## PROBLEM TO WORK ON
Each line of the listing that includes "quarter" should be reported.

## STORED DATA

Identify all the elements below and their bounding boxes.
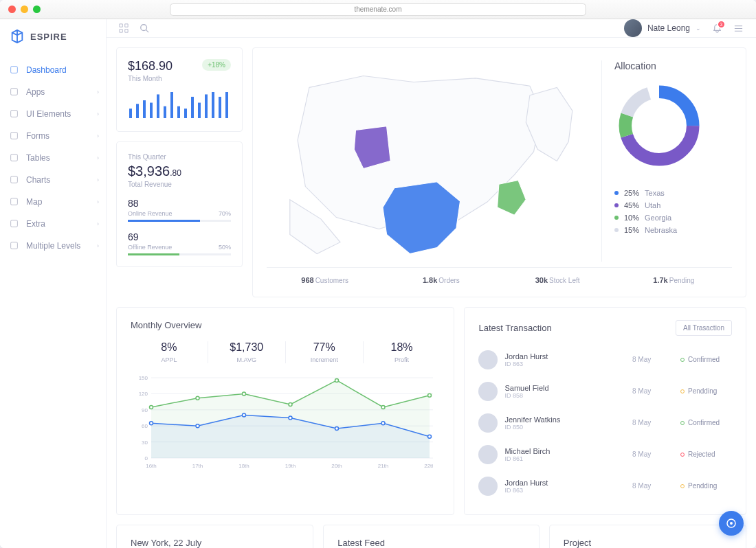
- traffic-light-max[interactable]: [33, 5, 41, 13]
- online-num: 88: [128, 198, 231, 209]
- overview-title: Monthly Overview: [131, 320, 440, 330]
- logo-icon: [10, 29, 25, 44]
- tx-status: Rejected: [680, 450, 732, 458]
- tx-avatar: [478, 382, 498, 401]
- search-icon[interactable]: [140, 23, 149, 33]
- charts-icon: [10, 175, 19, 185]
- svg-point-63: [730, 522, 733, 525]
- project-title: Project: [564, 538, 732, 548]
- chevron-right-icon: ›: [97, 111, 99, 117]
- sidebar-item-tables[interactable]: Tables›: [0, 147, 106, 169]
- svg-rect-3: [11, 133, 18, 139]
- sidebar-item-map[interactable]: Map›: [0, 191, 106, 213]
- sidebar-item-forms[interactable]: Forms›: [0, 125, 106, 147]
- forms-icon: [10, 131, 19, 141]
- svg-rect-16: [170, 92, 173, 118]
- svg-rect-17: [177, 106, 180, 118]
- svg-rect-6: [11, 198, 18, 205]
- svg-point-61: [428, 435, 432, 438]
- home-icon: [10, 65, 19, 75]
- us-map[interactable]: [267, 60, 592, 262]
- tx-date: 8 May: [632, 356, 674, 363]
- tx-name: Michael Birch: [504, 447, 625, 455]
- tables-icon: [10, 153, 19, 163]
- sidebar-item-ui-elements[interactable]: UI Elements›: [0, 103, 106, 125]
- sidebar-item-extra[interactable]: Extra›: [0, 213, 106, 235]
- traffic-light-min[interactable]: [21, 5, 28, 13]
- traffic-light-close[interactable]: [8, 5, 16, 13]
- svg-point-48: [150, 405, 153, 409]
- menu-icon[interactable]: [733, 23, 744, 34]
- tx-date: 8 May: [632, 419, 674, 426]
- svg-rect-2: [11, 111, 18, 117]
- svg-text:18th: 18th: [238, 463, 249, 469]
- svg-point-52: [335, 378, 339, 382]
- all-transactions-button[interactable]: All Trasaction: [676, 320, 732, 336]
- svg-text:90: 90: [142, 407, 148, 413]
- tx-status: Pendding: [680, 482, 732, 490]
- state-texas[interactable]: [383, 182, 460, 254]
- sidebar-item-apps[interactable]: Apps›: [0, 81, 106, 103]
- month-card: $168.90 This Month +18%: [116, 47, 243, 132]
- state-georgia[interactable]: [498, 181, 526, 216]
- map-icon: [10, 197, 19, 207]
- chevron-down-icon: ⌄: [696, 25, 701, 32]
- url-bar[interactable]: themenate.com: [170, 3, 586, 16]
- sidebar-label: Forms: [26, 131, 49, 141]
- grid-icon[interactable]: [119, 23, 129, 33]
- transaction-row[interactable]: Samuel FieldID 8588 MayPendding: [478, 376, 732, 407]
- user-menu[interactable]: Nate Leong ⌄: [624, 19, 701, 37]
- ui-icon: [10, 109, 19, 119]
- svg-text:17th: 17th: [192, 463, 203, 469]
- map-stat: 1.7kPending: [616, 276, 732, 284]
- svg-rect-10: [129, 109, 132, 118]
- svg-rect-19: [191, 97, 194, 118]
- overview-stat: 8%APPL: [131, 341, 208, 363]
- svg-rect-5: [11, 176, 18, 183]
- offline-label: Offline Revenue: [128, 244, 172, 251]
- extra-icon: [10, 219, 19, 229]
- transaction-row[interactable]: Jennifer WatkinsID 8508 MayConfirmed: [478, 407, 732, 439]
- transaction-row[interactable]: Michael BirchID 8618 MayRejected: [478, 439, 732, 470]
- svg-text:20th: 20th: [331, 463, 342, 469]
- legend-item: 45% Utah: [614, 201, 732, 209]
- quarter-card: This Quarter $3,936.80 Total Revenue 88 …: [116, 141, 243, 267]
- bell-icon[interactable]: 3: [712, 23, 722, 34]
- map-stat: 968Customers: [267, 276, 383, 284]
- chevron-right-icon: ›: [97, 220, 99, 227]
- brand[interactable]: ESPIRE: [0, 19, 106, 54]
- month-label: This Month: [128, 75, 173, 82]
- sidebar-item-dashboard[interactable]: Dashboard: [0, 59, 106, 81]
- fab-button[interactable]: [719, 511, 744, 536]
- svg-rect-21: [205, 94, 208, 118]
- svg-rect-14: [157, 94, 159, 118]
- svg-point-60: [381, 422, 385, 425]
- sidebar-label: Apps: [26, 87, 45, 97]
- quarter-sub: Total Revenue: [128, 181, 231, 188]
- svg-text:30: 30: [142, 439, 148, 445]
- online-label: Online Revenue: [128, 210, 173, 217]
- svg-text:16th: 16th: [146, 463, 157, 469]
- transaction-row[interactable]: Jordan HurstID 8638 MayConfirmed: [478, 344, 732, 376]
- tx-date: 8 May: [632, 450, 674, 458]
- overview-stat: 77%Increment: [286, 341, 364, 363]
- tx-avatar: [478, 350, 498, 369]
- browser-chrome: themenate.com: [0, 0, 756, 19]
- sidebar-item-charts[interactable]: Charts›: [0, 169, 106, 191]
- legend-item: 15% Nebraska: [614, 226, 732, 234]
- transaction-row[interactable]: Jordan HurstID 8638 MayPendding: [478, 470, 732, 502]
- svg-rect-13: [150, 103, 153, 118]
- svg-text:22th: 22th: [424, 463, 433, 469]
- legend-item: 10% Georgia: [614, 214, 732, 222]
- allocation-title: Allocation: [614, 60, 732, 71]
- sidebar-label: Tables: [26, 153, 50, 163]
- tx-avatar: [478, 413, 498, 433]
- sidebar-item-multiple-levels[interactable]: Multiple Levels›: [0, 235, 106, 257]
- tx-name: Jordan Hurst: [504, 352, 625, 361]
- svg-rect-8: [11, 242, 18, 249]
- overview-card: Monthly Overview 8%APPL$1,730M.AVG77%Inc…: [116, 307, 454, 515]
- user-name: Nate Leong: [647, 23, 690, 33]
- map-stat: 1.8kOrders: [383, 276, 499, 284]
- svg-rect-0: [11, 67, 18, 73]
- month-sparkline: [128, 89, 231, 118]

...

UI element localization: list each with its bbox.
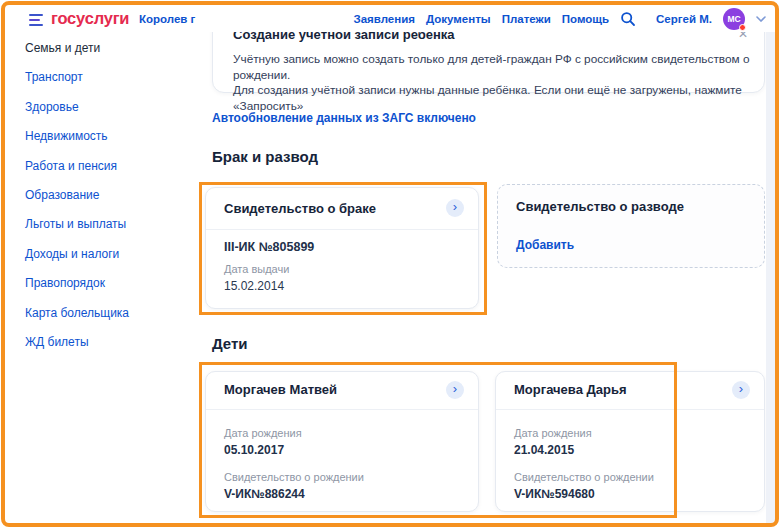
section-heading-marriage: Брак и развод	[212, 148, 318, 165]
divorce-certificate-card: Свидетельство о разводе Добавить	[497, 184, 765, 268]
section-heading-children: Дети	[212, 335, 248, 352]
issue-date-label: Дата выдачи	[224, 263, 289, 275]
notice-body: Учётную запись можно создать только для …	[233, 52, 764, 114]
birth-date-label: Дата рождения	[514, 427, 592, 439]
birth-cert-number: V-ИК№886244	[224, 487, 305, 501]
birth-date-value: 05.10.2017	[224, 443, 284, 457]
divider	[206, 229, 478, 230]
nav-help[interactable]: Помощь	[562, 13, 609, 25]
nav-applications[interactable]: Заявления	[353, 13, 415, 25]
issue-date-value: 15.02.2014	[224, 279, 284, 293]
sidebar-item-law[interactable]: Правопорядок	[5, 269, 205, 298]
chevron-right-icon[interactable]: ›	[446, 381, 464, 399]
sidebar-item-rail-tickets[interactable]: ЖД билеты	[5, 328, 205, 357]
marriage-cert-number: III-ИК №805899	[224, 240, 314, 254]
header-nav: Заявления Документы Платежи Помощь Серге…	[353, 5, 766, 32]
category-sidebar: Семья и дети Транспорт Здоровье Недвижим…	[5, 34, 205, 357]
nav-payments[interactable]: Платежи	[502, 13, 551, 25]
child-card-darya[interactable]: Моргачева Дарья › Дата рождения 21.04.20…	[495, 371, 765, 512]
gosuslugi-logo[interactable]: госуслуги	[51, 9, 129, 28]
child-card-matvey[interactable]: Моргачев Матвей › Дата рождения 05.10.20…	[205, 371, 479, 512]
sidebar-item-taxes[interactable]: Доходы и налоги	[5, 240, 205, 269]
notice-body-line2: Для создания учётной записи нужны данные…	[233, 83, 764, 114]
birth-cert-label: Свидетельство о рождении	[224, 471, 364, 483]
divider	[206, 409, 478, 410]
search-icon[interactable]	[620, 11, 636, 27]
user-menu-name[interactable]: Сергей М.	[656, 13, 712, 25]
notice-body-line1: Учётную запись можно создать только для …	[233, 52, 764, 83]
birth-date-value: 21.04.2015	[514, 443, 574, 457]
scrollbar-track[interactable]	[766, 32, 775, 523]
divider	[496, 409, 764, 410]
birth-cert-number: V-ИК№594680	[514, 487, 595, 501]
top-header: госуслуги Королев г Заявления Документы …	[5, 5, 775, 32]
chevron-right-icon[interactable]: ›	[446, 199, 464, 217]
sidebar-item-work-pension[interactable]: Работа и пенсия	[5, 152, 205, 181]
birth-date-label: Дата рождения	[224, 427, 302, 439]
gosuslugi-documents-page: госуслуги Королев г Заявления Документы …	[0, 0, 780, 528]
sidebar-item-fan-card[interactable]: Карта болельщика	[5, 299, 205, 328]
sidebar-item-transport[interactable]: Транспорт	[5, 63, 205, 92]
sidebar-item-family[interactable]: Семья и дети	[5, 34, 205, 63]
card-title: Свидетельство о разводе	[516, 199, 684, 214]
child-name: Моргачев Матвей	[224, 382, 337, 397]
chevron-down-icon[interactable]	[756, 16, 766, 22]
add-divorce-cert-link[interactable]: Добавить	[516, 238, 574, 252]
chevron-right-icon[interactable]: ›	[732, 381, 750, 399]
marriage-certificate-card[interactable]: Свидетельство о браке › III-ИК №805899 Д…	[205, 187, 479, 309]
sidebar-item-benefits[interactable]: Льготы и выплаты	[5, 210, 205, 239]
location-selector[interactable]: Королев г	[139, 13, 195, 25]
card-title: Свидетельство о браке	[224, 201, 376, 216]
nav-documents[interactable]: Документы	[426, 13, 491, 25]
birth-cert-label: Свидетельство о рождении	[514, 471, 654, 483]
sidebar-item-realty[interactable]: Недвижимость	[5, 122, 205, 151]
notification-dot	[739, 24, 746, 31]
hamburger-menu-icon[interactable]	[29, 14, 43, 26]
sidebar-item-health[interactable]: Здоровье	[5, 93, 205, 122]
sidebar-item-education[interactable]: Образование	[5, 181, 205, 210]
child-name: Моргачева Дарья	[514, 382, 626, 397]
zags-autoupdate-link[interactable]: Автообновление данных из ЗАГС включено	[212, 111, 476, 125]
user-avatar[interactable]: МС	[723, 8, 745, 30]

## TASK OUTPUT
- quarter-card: This Quarter $3,936.80 Total Revenue 88 …: [116, 141, 243, 267]
- quarter-sub: Total Revenue: [128, 181, 231, 188]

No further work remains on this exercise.